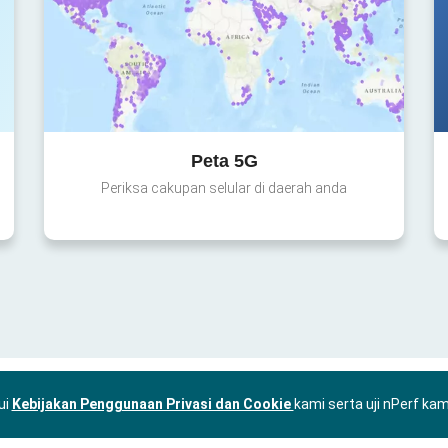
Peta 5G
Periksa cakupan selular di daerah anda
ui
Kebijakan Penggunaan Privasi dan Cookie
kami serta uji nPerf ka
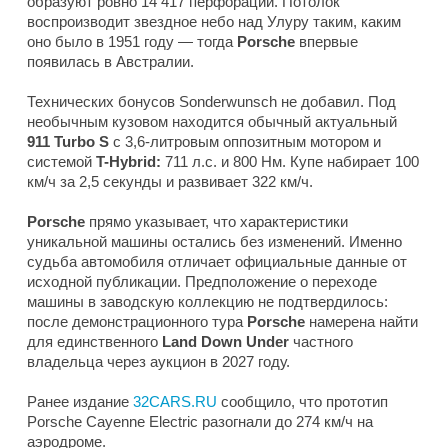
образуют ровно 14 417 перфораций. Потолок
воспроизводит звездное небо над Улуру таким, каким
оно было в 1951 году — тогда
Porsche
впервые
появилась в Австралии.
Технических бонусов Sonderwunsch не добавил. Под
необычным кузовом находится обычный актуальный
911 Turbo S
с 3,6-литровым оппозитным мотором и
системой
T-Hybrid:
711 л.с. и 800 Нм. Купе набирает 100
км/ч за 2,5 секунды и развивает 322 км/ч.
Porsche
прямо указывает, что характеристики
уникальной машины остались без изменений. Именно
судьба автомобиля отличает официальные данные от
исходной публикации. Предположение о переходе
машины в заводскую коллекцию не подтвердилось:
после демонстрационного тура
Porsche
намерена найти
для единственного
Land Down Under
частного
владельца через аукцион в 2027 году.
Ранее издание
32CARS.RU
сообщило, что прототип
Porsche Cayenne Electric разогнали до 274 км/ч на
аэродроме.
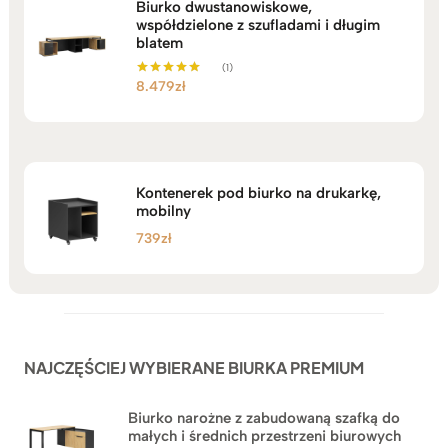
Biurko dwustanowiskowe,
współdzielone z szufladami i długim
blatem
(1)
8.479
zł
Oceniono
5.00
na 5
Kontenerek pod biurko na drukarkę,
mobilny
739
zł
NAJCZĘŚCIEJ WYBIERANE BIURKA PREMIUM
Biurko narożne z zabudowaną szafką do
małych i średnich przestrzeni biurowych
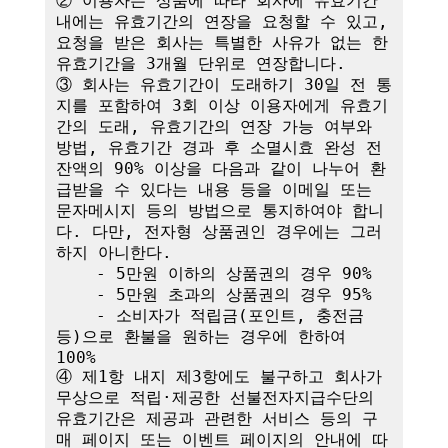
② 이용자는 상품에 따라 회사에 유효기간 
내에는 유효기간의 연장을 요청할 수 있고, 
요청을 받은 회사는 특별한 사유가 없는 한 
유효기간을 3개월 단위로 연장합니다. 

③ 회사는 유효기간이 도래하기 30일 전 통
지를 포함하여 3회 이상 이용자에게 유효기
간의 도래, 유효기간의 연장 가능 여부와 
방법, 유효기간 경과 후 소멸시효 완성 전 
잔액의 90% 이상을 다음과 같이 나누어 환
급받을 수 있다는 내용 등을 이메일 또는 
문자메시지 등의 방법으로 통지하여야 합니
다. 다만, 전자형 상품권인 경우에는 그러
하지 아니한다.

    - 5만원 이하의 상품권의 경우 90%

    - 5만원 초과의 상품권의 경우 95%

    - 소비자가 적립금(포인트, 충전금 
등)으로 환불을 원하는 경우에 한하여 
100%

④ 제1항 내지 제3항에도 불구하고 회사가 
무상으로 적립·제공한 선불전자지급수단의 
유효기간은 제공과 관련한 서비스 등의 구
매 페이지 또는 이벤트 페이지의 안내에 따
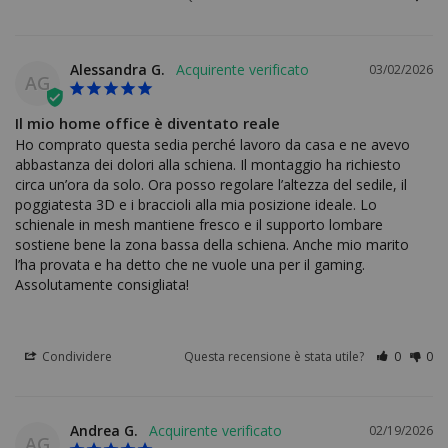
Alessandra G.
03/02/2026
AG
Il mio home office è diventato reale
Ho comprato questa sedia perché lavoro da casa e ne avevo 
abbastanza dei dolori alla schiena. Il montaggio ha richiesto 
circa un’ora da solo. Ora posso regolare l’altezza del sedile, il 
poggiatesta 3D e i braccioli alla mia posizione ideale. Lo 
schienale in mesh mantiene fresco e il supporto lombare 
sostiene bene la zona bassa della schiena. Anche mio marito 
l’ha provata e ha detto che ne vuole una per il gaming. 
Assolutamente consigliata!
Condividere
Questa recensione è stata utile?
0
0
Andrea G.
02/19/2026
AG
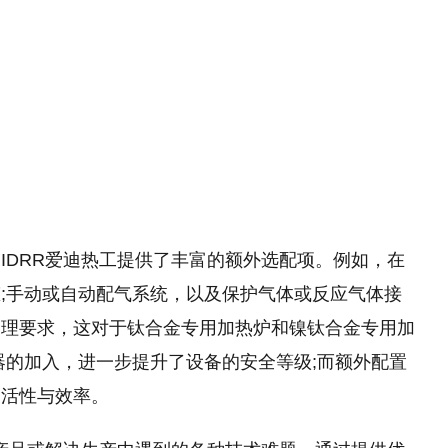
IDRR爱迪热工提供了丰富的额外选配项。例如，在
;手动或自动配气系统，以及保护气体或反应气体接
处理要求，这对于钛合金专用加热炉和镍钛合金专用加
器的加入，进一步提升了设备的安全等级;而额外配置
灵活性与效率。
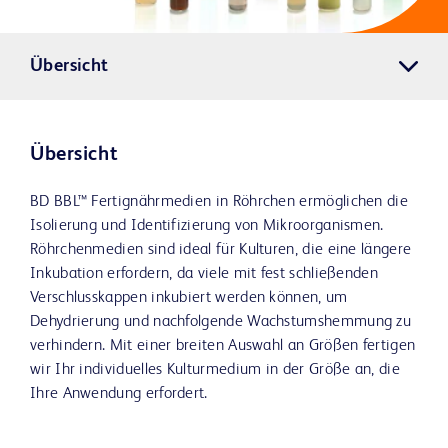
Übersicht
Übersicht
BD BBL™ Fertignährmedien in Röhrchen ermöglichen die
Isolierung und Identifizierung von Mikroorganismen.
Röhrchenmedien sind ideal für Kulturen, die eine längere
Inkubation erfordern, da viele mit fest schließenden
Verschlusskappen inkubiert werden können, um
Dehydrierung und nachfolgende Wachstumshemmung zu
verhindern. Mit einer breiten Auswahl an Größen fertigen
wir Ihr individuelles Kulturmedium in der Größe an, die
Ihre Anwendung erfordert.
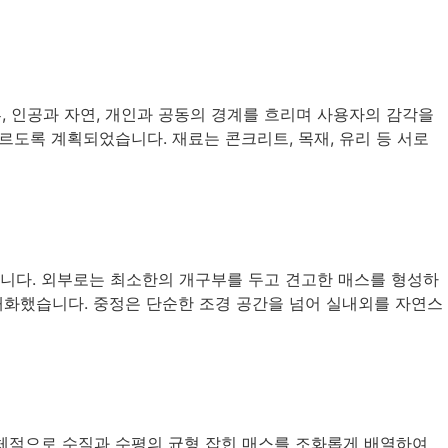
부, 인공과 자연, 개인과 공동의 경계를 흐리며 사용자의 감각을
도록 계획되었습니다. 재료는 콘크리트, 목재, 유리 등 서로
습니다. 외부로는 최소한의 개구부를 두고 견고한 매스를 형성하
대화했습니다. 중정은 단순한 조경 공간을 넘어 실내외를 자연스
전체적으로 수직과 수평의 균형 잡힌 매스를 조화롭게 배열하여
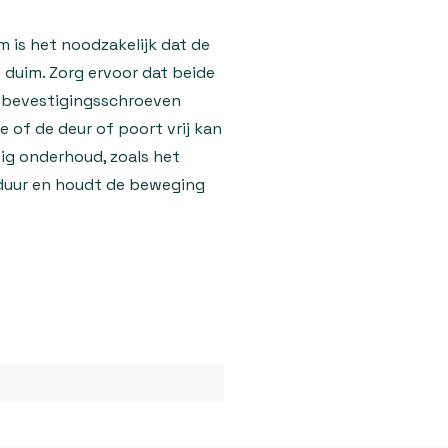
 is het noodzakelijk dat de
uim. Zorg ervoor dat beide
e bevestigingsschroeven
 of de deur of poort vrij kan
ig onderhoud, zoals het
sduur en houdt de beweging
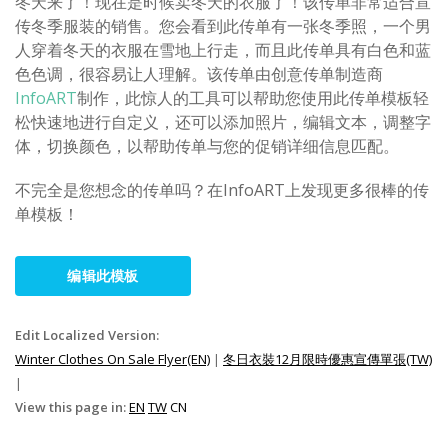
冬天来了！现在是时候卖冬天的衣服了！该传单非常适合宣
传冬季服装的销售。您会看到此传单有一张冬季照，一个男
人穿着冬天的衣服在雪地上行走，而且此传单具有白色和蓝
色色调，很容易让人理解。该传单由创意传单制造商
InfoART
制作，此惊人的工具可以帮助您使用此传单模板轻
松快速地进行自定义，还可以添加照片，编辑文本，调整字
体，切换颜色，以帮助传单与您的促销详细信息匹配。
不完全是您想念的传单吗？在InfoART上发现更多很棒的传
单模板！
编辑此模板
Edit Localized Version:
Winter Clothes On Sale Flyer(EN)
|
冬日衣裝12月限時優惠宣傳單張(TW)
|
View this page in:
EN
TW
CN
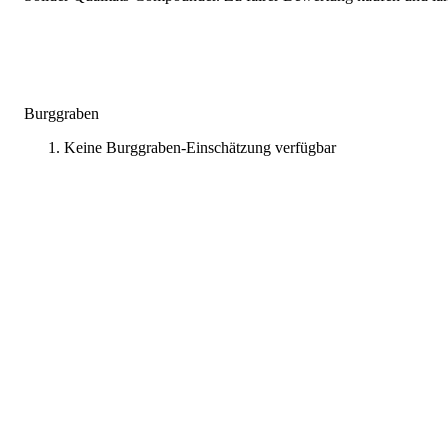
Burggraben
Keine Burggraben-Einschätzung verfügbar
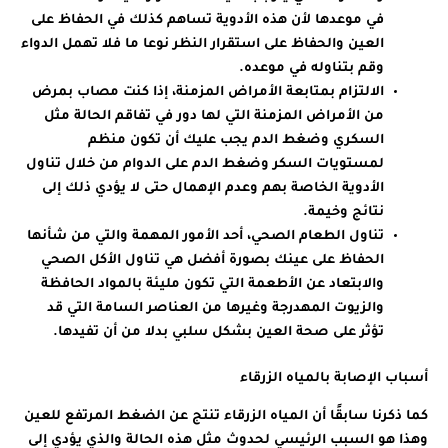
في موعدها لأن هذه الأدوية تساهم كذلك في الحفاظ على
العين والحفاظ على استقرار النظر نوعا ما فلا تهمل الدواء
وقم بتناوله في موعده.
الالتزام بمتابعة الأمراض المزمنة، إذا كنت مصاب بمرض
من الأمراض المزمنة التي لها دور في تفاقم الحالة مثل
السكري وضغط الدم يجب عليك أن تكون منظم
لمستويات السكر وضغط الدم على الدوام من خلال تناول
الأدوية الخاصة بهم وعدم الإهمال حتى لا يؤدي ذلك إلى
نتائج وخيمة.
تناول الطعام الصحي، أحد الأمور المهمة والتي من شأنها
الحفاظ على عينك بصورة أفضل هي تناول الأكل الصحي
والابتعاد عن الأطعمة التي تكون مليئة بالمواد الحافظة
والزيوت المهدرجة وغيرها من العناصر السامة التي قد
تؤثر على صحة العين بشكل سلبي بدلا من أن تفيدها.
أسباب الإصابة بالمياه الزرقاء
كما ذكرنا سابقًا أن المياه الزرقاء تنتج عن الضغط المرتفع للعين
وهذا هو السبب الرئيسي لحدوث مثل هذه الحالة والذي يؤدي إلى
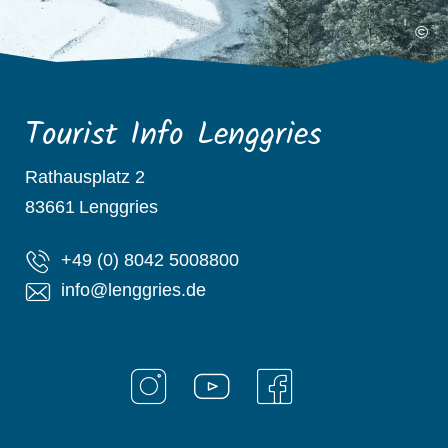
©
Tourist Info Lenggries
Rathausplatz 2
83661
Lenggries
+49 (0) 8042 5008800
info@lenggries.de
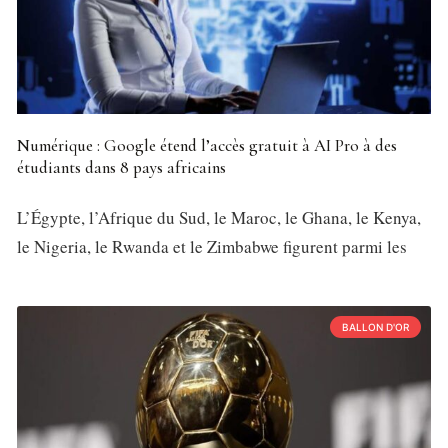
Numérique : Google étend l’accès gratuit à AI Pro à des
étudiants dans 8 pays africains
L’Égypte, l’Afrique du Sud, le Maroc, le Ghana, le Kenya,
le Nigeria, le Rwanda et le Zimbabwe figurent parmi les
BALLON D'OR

....

### Try it
Whenever "الأمراض" shows up in a line of the listing, copy that whole line.

### Written response
الالتزام بمتابعة الأمراض المزمنة، إذا كنت مصاب بمرض
من الأمراض المزمنة التي لها دور في تفاقم الحالة مثل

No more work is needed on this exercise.